Closed
Description
Dropping rows is removing the values from a multiindex dataframe but not removing the key values from the multiindex. I don't think this is intended behavior. This is pandas 15.1
In [33]: s = pd.Series(np.random.randn(8), index=arrays)

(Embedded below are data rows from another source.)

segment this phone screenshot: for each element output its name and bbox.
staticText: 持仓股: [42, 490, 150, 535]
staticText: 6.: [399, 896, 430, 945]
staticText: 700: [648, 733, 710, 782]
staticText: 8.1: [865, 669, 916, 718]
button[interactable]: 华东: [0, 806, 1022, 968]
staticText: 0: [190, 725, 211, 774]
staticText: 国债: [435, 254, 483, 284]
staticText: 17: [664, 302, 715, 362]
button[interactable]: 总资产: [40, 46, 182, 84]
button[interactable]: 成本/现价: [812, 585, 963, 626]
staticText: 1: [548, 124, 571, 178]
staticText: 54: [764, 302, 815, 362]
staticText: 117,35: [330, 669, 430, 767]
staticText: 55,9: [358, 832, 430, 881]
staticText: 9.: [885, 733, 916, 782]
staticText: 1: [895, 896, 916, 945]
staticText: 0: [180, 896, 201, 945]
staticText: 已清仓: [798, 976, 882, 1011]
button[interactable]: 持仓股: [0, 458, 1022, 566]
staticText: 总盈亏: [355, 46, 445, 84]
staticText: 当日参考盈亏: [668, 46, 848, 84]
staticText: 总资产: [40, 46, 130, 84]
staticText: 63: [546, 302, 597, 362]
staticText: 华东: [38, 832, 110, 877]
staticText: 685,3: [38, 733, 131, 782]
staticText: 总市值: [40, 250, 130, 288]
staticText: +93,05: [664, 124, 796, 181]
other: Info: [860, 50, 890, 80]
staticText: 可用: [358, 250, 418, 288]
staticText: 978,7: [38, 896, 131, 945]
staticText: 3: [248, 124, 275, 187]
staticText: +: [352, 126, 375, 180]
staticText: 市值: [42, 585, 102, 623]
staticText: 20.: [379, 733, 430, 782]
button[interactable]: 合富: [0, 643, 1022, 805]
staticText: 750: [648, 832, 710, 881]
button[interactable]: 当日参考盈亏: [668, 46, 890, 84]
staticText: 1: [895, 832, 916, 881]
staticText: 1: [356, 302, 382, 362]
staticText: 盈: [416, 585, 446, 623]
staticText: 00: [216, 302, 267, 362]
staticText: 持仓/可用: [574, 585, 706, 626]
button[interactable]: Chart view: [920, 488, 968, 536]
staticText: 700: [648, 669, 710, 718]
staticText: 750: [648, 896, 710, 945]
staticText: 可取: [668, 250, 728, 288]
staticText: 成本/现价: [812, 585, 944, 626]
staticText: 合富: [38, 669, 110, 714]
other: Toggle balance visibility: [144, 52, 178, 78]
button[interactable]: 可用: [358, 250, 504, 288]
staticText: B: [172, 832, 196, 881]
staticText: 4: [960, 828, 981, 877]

In [34]: df = pd.DataFrame(np.random.randn(8, 4), index=arrays)
In [35]: df
Out[35]:
0 1 2 3
bar one -0.236317 0.105585 -0.611251 0.016047
two 0.296703 -2.415282 -0.595308 0.388648
baz one 1.388280 0.261497 0.717756 0.407535
two 0.379969 -0.592787 1.093628 0.082563
foo one 0.100581 -0.186784 -0.150018 -0.032548
two 2.009603 -0.516111 0.801641 0.693063
qux one -0.194570 0.952694 0.913118 0.299275
two 1.716092 0.465544 1.453519 -0.679434
In [36]: df.index
Out[36]:
MultiIndex(levels=[[u'bar', u'baz', u'foo', u'qux'], [u'one', u'two']],
labels=[[0, 0, 1, 1, 2, 2, 3, 3], [0, 1, 0, 1, 0, 1, 0, 1]])
In [37]: df.drop('two', level=1, axis=0,inplace=True)
In [38]: df
Out[38]:
0 1 2 3
bar one -0.236317 0.105585 -0.611251 0.016047
baz one 1.388280 0.261497 0.717756 0.407535
foo one 0.100581 -0.186784 -0.150018 -0.032548
qux one -0.194570 0.952694 0.913118 0.299275
In [39]: df.index
Out[39]:
MultiIndex(levels=[[u'bar', u'baz', u'foo', u'qux'], [u'one', u'two']],
labels=[[0, 1, 2, 3], [0, 0, 0, 0]])
I noticed this because when I then try to create a panel from from the dataframe I get:
In [40]: panel = df.to_panel()
In [41]: panel
Out[41]:
<class 'pandas.core.panel.Panel'>
Dimensions: 4 (items) x 4 (major_axis) x 2 (minor_axis)
Items axis: 0 to 3
Major_axis axis: bar to qux
Minor_axis axis: one to two
I also noticed this same behavior when I used query on a multiindex dataframe and then tried to create a panel from the result. Is there a way to get around having to drop extra array from the panel?